O militar já elaborou um cronograma para executar o trabalho sujo. A demissão dos trabalhadores, por exemplo, faz parte desse cronograma. João Batista Massena, presidente do Sindicato dos Metalúrgicos da Grande Porto Alegre, afirma que a empresa nunca procurou, oficialmente, o sindicato para tratar das demissões.
“Por isso, procuramos o Ministério Público do Trabalho, que entrou com uma ação na Justiça pedindo reintegração dos trabalhadores. Mas a decisão foi apenas de suspensão.”
João Batista Massena
Massena conta que os trabalhadores nesta situação não recebem verbas rescisórias, indenizações, ficam sem salários e sequer podem dar entrada no seguro-desemprego.
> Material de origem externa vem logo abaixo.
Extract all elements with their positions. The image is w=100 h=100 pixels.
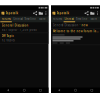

Negociações sem sucesso e a liquidação da empresa
O sindicato tenta negociar com a empresa, mas sem sucesso. A decisão da Justiça determinou ainda que fossem realizadas outras rodadas de negociação, medidas pelo Tribunal Regional do Trabalho da 4ª Região (TR-4). A próxima é dia 11.
Mas o presidente do sindicato afirma que todas as tentativas até agora foram inúteis, já que o ‘liquidante’ alega que “trabalha com decreto debaixo do braço e a ordem é apenas extinguir a empresa, demitindo funcionários”. O decreto de Bolsonaro, que extingue a Ceitec, foi publicado em dezembro do ano passado.
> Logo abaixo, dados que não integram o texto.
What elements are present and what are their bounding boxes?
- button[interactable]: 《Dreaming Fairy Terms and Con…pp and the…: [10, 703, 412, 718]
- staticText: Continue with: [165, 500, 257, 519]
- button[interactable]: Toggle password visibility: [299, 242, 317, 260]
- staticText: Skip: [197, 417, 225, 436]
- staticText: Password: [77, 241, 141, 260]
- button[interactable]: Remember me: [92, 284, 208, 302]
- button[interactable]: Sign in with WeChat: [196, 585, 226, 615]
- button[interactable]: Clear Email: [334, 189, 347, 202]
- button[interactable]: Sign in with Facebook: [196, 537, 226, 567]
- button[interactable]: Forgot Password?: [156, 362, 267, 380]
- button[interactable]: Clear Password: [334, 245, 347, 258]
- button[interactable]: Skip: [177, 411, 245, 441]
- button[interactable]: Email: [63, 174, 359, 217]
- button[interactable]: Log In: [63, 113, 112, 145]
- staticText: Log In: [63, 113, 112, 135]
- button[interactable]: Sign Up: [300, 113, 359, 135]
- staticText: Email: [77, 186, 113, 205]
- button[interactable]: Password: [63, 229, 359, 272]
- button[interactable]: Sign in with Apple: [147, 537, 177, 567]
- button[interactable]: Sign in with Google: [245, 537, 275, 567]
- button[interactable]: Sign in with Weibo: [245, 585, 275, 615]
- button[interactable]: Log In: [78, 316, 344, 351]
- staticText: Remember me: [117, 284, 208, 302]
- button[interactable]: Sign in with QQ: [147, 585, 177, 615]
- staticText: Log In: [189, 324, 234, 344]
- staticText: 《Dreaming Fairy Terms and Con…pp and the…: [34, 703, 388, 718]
O sindicato tenta inclusive realocar os trabalhadores para outros órgãos. “O corpo técnico é muito avançado, são cientistas. Mas não tem conversa”, diz Massena.
De acordo com o ex-ministro Ricardo Berzoini, o processo de liquidação da Ceitec deverá custar aos cofres públicos, cerca de R$ 300 milhões.
Ele lamenta ainda que o Brasil tenha perdido a característica de formar cientistas e investir em pesquisas para o desenvolvimento. “Tínhamos um ideal de desenvolvimento do Brasil. Bolsonaro faz o contrário”, ele finaliza.